Between being cut off by Dr. Pinard from the front and the insults and ribbing coming from two FMS advocates on my right, I somehow managed to get through my question: "How in the face of such empirical evidence, when there is more evidence for the validity of recovered memories now than there is for the distortion of memory through recovery process, can you talk about FMS? When the four or five thousand members of the FMS Foundation have no more than their own claims of their innocence to validate their perspective. And I'm wondering why it is, in view of this, that you gentlemen are willing to talk about this 'syndrome.' That is my question."

Dr. Lief tried to answer: "You cite a number of studies about adults who have allegedly recovered memories of childhood abuse." I clarified, "They are not alleged, they have been corroborated." Then he went on, "All I'm saying is that there are therapists who treat people on the basis of recovered memories without external corroboration and that is malpractice, pure and simple. You mention a number of anecdotal reports, especially in Dr. Terr's paper," and I commented that her study was based on 150 children. Dr. Lief then said that, since we were talking about anecdotal reports, he wanted to present his own anecdotal evidence. And he described a daughter who had accused her father of sadistic abuse, who had just started spending time with her father and "bonding as they hadn't for several years," and who was found dead in her apartment last week. That hurt. I wondered why she killed herself. And then I thanked him for his anecdote and asked if I could respond to what he'd just said. Dr. Lief didn't seem to like that idea, "You can be funny or smart ass, any way you want to. This doesn't advance the discussion at all." And then Dr. Pinard jumped in, "We have given you a chance to ask your question. I am maintaining my invitation that you designate one of you to come up and give a rebuttal after his speech." I asked again whether I could ask a question, but my microphone was cut off. Then hell broke loose for one final encore, and Pinard ended the evening, saying "We have seen tonight the demonstration of how free speech in a scientific forum can be stolen." And with that declaration, he asked everyone to go home.
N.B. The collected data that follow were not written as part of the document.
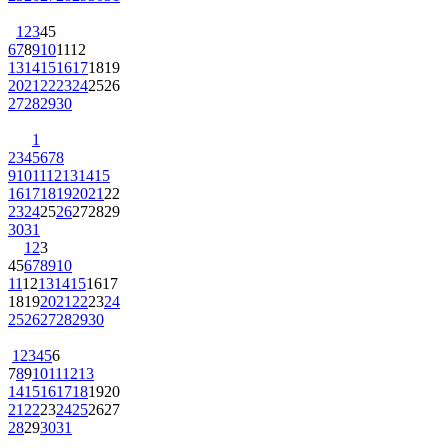
1
2
3
4
5
6
7
8
9
10
11
12
13
14
15
16
17
18
19
20
21
22
23
24
25
26
27
28
29
30
1
2
3
4
5
6
7
8
9
10
11
12
13
14
15
16
17
18
19
20
21
22
23
24
25
26
27
28
29
30
31
1
2
3
4
5
6
7
8
9
10
11
12
13
14
15
16
17
18
19
20
21
22
23
24
25
26
27
28
29
30
1
2
3
4
5
6
7
8
9
10
11
12
13
14
15
16
17
18
19
20
21
22
23
24
25
26
27
28
29
30
31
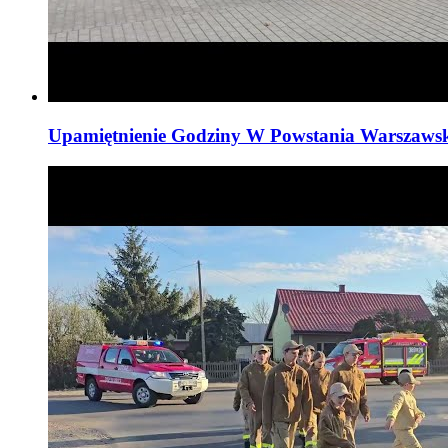
Upamiętnienie Godziny W Powstania Warszawski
So that was the McGill non-talk. And the seven of us walked back to our hotel apartment, welcoming the cleansing of the evenings drizzle. Overwhelmed. Astonished. Shocked. But then we laughed and talked a lot. We watched the news and laughed some more. We ate chips, pretzels, cheese and grapes, and we had a few drinks too.

Friday morning - three hours sleep. Seven women, one bathroom. Beautiful laughing, moaning and groaning. Coffee on the brew. Tea in a frying pan. Orange juice. Croissants. Diet Coke for one true addict.

Feeling like seven dwarfs, or maybe seven penguins in the barren Antarctic, we hiked up the mountain to MGH. Stepping out of the elevator at the sixth floor, we were greeted by the "Dykes Against Dr. Lie-f" and the glaring lights of the media. And as we predicted by one student the night before, and just as the press was denied access to Dr. Lief's symposium, Dr. Assalian of MGH attempted to bar entry to me and two graduate student.
"Why," I asked.

"No explanations."

"But I have a right. I've preregistered and you've cashed my cheque."

"We'll refund your money in the mail."

"Why?"

"No explanations."

Dr. Assalian looked real big behind the registration counter, so I wasn't gonna mess with him. Instead, I went around the corner to where the media was filming the dykes and said, grinning, "They won't let me in!"

"It must be because your hair's too short," quipped one dyke. "Yeah, and you wear comfortable shoes," joked another.

I then returned to the registration desk, this time with the press in tow. Dr. Assalian seemed to have shrunk considerably. Perhaps he had been using his psychiatric skills on himself. And then, surrounded by him and two male psychiatrists in white lab coats, I was escorted to an isolated, back corridor. For a second, I was frightened. I mean, what might they be up to? But it turned out OK. For some reason Dr. Assalian thought I had organized the McGill protest, and he was afraid that me and 'my group' were going to disrupt his symposium. So I set the record straight, although he still looked worried.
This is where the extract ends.